**Directions:** Report all lines of the data below that hold the word "crash".

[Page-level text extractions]
- Opening Delimiter -

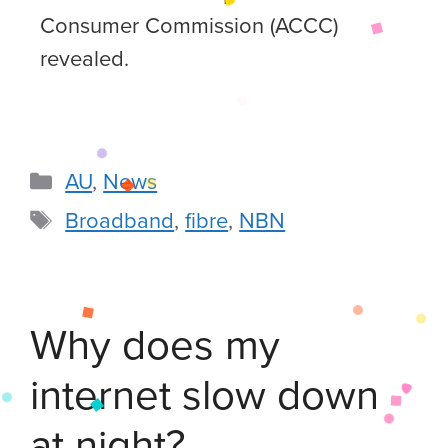
Consumer Commission (ACCC)
revealed.
AU
,
News
Broadband
,
fibre
,
NBN
Why does my
internet slow down
at night?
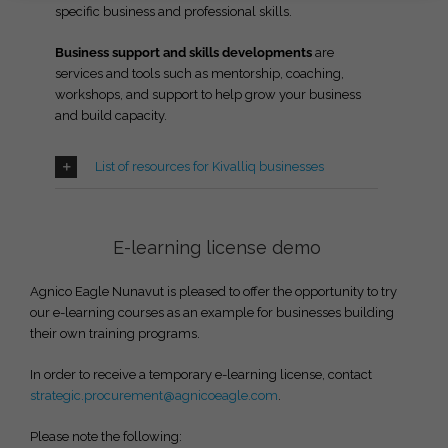
specific business and professional skills.
Business support and skills developments
are
services and tools such as mentorship, coaching,
workshops, and support to help grow your business
and build capacity.
List of resources for Kivalliq businesses
E-learning license demo
Agnico Eagle Nunavut is pleased to offer the opportunity to try
our e-learning courses as an example for businesses building
their own training programs.
In order to receive a temporary e-learning license, contact
strategic.procurement@agnicoeagle.com
.
Please note the following:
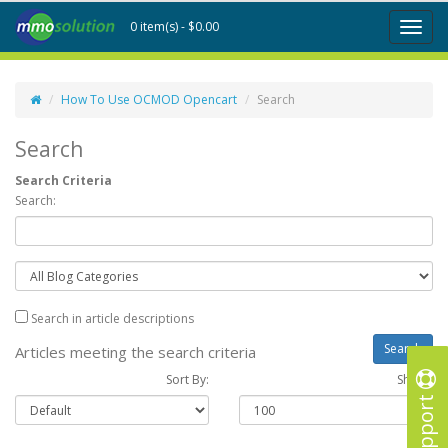
0 item(s) - $0.00
Toggl
naviga
How To Use OCMOD Opencart
Search
Search
Search Criteria
Search:
Search in article descriptions
Articles meeting the search criteria
Sort By:
Show :
Support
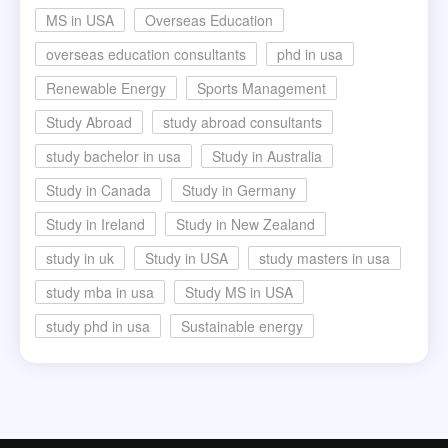
MS in USA
Overseas Education
overseas education consultants
phd in usa
Renewable Energy
Sports Management
Study Abroad
study abroad consultants
study bachelor in usa
Study in Australia
Study in Canada
Study in Germany
Study in Ireland
Study in New Zealand
study in uk
Study in USA
study masters in usa
study mba in usa
Study MS in USA
study phd in usa
Sustainable energy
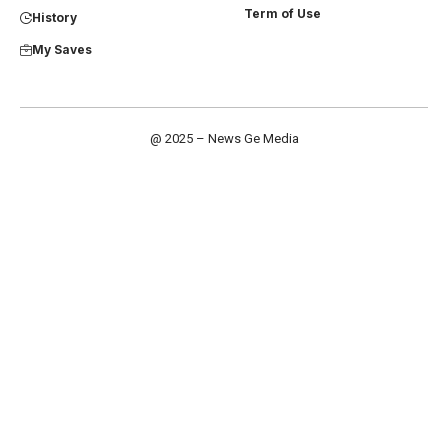
Term of Use
History
My Saves
@ 2025 – News Ge Media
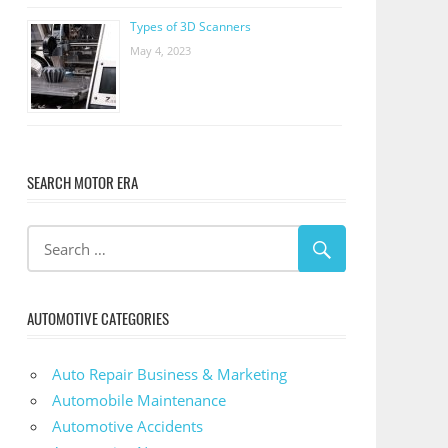
Types of 3D Scanners
May 4, 2023
SEARCH MOTOR ERA
AUTOMOTIVE CATEGORIES
Auto Repair Business & Marketing
Automobile Maintenance
Automotive Accidents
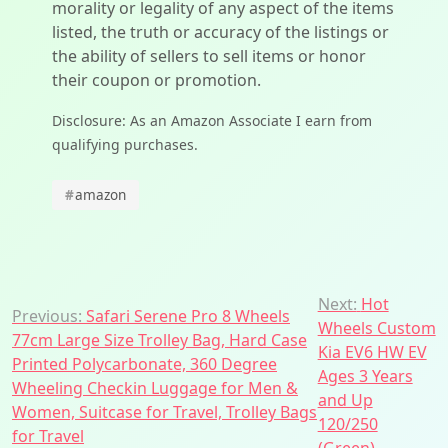
morality or legality of any aspect of the items
listed, the truth or accuracy of the listings or
the ability of sellers to sell items or honor
their coupon or promotion.
Disclosure: As an Amazon Associate I earn from
qualifying purchases.
#
amazon
Post
Next:
Hot
Previous:
Safari Serene Pro 8 Wheels
Wheels Custom
navigation
77cm Large Size Trolley Bag, Hard Case
Kia EV6 HW EV
Printed Polycarbonate, 360 Degree
Ages 3 Years
Wheeling Checkin Luggage for Men &
and Up
Women, Suitcase for Travel, Trolley Bags
120/250
for Travel
(Green)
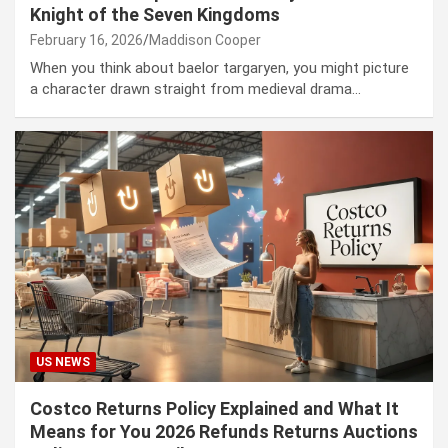
Knight of the Seven Kingdoms
February 16, 2026
Maddison Cooper
When you think about baelor targaryen, you might picture
a character drawn straight from medieval drama…
US NEWS
Costco Returns Policy Explained and What It
Means for You 2026 Refunds Returns Auctions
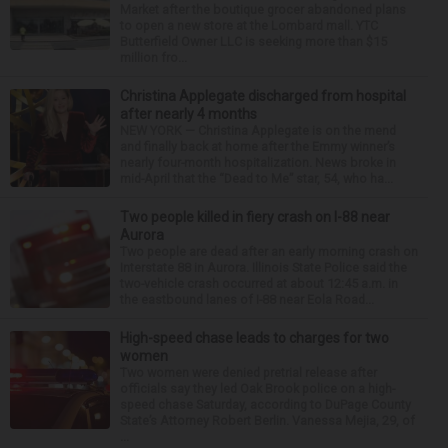
Market after the boutique grocer abandoned plans
to open a new store at the Lombard mall. YTC
Butterfield Owner LLC is seeking more than $15
million fro...
Christina Applegate discharged from hospital
after nearly 4 months
NEW YORK — Christina Applegate is on the mend
and finally back at home after the Emmy winner’s
nearly four-month hospitalization. News broke in
mid-April that the “Dead to Me” star, 54, who ha...
Two people killed in fiery crash on I-88 near
Aurora
Two people are dead after an early morning crash on
Interstate 88 in Aurora. Illinois State Police said the
two-vehicle crash occurred at about 12:45 a.m. in
the eastbound lanes of I-88 near Eola Road...
High-speed chase leads to charges for two
women
Two women were denied pretrial release after
officials say they led Oak Brook police on a high-
speed chase Saturday, according to DuPage County
State’s Attorney Robert Berlin. Vanessa Mejia, 29, of
...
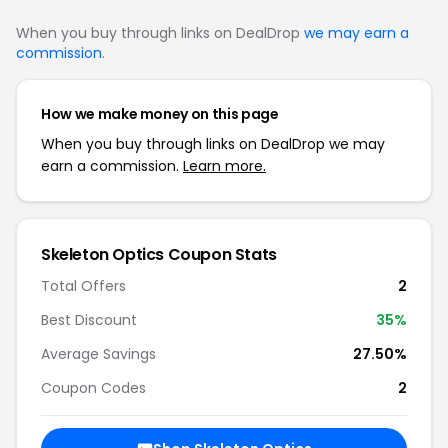
When you buy through links on DealDrop
we may earn a
commission
.
How we make money on this page
When you buy through links on DealDrop we may
earn a commission.
Learn more.
Skeleton Optics Coupon Stats
Total Offers
2
Best Discount
35%
Average Savings
27.50%
Coupon Codes
2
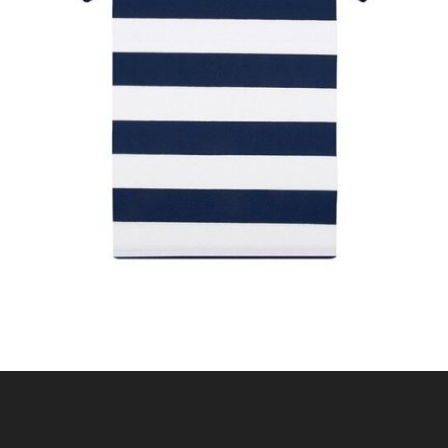
STRIPE POLO SHIRT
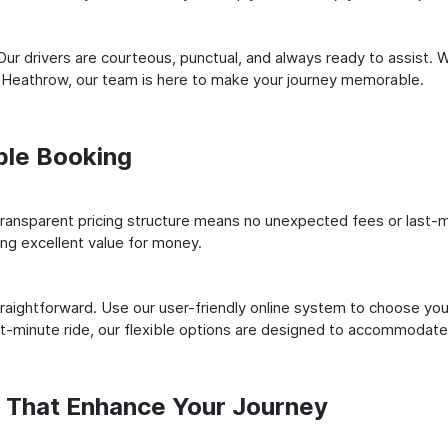
ur drivers are courteous, punctual, and always ready to assist. 
 Heathrow, our team is here to make your journey memorable.
ple Booking
ransparent pricing structure means no unexpected fees or last-m
ing excellent value for money.
raightforward. Use our user-friendly online system to choose your
st-minute ride, our flexible options are designed to accommodate
s That Enhance Your Journey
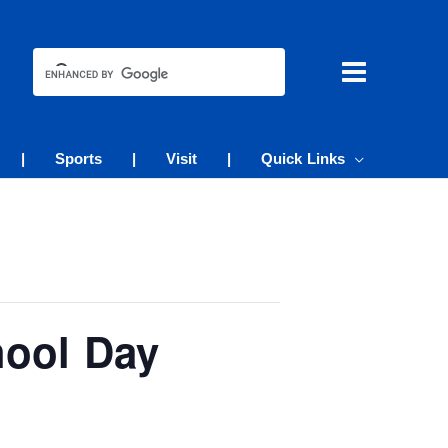
|
Sports
|
Visit
|
Quick Links
hool Day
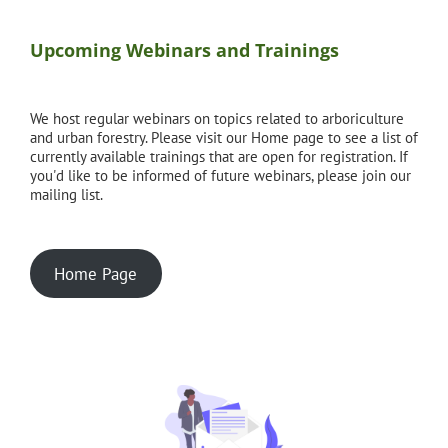
Upcoming Webinars and Trainings
We host regular webinars on topics related to arboriculture
and urban forestry. Please visit our Home page to see a list of
currently available trainings that are open for registration. If
you'd like to be informed of future webinars, please join our
mailing list.
Home Page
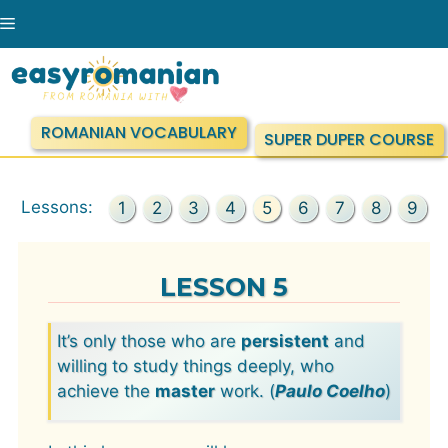
Skip
Menu
to
content
ROMANIAN VOCABULARY
SUPER DUPER COURSE
Lessons:
1
2
3
4
5
6
7
8
9
LESSON 5
It’s only those who are
persistent
and
willing to study things deeply, who
achieve the
master
work. (
Paulo Coelho
)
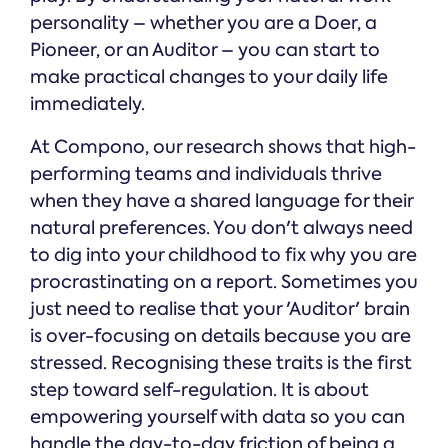
personality – whether you are a Doer, a
Pioneer, or an Auditor – you can start to
make practical changes to your daily life
immediately.
At Compono, our research shows that high-
performing teams and individuals thrive
when they have a shared language for their
natural preferences. You don't always need
to dig into your childhood to fix why you are
procrastinating on a report. Sometimes you
just need to realise that your 'Auditor' brain
is over-focusing on details because you are
stressed. Recognising these traits is the first
step toward self-regulation. It is about
empowering yourself with data so you can
handle the day-to-day friction of being a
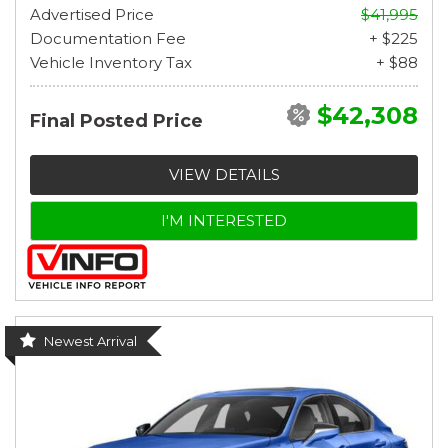
Advertised Price
$41,995
Documentation Fee
+ $225
Vehicle Inventory Tax
+ $88
$42,308
Final Posted Price
VIEW DETAILS
I'M INTERESTED
Newest Arrival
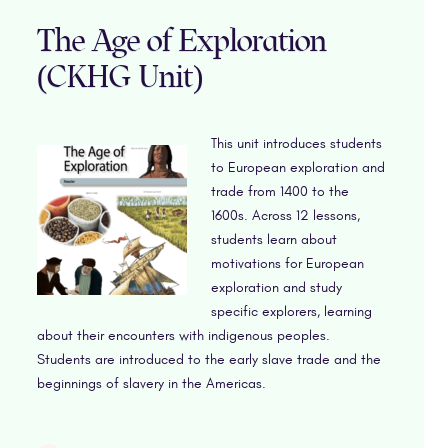
The Age of Exploration
(CKHG Unit)
This unit introduces students
to European exploration and
trade from 1400 to the
1600s. Across 12 lessons,
students learn about
motivations for European
exploration and study
specific explorers, learning
about their encounters with indigenous peoples.
Students are introduced to the early slave trade and the
beginnings of slavery in the Americas.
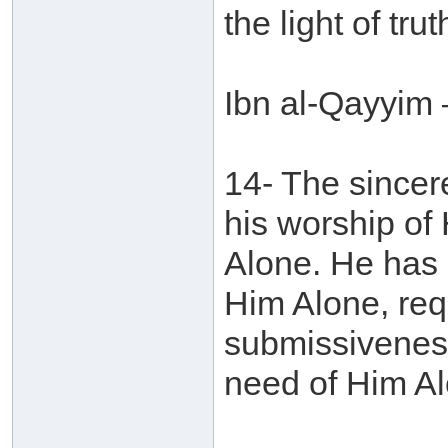
the light of tr
Ibn al-Qayyim 
14- The sincere
his worship of
Alone. He has 
Him Alone, req
submissiveness
need of Him Al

- Closing Delimiter -

**Solution for this task:**
Two people killed in fiery crash on I-88 near
Two people are dead after an early morning crash on
two-vehicle crash occurred at about 12:45 a.m. in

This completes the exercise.